▶ [Listed entries]
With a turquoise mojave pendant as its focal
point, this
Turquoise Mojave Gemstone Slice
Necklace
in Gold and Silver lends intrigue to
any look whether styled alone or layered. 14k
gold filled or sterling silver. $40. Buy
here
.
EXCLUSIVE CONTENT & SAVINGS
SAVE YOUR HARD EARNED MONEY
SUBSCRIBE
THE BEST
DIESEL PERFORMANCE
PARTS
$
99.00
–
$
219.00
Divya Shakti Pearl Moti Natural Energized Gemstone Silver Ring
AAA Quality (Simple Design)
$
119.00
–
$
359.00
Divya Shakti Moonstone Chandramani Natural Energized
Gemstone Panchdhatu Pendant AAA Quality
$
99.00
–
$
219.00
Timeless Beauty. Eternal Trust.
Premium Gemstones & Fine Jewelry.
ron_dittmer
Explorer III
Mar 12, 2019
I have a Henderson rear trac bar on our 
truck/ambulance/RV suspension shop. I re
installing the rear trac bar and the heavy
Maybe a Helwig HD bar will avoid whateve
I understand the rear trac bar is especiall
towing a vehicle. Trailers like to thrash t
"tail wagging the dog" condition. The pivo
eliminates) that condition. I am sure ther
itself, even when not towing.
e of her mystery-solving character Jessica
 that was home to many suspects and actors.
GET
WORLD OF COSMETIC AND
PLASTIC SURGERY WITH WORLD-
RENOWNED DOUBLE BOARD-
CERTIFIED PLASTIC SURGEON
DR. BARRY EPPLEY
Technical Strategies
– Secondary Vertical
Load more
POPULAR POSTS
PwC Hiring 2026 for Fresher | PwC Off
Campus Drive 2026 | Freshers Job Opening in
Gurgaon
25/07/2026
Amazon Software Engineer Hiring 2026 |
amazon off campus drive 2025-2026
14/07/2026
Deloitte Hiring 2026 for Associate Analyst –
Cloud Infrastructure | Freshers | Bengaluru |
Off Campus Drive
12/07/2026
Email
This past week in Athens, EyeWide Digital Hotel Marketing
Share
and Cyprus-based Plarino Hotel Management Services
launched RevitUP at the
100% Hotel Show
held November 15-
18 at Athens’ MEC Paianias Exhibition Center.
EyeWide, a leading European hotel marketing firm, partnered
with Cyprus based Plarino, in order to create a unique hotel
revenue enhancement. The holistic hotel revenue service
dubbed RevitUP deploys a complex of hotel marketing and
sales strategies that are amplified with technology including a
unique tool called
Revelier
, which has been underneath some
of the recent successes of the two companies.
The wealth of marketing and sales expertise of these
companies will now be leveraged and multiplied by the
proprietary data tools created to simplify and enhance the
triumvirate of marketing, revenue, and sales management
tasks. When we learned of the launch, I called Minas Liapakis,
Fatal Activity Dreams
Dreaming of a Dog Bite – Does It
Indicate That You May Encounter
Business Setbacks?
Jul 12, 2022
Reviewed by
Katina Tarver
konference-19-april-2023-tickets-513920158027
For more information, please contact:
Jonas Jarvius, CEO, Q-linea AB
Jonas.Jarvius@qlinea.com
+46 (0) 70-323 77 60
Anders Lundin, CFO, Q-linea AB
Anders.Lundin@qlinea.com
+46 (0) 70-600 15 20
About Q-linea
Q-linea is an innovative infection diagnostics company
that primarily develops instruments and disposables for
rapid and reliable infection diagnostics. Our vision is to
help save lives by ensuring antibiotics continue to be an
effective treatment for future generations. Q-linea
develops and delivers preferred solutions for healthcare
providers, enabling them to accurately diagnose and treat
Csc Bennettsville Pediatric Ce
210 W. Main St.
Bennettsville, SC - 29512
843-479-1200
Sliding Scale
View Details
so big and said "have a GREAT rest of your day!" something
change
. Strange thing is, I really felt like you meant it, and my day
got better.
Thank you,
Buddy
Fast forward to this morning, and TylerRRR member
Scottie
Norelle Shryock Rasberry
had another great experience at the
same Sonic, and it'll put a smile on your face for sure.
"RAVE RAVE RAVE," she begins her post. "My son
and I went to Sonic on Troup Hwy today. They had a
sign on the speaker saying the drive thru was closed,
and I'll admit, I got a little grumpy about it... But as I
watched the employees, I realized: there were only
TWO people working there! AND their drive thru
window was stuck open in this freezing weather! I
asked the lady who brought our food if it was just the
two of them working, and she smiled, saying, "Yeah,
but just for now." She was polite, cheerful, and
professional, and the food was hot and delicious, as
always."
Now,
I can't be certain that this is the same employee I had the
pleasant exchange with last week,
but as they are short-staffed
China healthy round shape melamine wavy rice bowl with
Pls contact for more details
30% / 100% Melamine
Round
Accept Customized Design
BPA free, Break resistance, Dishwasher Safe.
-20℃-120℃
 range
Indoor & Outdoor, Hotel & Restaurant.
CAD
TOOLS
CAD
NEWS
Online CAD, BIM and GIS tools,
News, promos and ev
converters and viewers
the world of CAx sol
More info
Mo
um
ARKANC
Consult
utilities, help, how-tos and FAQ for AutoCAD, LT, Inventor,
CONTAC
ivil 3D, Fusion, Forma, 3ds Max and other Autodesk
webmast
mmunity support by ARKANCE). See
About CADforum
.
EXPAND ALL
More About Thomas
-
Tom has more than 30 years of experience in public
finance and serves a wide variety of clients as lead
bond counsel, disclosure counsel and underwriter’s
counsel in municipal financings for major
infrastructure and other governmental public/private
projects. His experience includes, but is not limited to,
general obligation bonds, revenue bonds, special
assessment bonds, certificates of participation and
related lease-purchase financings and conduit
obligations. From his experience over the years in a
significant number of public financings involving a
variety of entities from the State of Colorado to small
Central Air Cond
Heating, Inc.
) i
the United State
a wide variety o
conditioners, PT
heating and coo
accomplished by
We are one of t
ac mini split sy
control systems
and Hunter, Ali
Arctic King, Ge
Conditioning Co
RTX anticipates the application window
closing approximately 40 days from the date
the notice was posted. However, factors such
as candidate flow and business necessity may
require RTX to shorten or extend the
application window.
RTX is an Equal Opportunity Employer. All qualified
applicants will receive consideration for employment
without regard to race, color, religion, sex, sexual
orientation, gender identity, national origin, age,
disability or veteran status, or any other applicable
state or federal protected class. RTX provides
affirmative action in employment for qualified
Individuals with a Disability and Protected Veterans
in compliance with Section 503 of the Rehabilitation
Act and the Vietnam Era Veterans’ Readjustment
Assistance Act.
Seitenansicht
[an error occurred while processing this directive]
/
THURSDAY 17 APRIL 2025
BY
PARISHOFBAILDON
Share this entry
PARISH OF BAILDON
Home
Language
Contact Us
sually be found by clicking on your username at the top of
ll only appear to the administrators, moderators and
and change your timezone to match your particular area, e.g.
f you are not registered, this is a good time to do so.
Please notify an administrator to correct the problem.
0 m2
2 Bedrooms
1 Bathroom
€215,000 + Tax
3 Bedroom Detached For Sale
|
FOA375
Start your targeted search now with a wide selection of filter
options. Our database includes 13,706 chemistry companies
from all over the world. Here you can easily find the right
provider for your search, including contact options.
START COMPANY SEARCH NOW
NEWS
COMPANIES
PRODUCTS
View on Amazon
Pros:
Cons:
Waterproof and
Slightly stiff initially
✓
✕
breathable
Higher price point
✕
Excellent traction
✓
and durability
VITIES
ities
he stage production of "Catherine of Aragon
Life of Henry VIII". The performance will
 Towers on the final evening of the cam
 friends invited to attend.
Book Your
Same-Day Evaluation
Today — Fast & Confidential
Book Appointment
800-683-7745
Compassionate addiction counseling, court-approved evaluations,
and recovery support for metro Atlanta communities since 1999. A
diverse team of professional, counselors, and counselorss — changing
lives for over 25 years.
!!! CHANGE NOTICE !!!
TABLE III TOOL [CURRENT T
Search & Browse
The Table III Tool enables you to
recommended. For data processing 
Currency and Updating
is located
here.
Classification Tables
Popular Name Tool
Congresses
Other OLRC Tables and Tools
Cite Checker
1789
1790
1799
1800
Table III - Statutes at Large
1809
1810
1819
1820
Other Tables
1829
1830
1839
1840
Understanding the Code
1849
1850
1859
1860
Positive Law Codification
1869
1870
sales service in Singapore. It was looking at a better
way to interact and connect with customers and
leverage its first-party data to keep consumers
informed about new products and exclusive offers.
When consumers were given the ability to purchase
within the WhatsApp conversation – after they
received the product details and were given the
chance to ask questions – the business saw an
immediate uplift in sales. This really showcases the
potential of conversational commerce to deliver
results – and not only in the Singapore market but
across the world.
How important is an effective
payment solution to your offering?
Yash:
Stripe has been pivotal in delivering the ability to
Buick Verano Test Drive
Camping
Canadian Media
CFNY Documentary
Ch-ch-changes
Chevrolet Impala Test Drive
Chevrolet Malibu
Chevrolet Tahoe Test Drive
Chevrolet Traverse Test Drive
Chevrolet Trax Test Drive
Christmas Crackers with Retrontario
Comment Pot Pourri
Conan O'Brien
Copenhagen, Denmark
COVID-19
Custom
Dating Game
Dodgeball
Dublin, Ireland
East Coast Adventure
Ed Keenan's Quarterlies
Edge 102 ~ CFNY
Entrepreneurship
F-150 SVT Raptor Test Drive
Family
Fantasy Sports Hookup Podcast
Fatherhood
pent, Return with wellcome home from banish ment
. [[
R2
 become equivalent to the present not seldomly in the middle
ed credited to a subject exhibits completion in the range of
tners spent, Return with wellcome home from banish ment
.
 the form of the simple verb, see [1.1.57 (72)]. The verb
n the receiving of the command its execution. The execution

▶ [What is required] From the entries above, collect every line with the string "Cyprus" in it.

▶ [Result below]
and Cyprus-based Plarino Hotel Management Services
with Cyprus based Plarino, in order to create a unique hotel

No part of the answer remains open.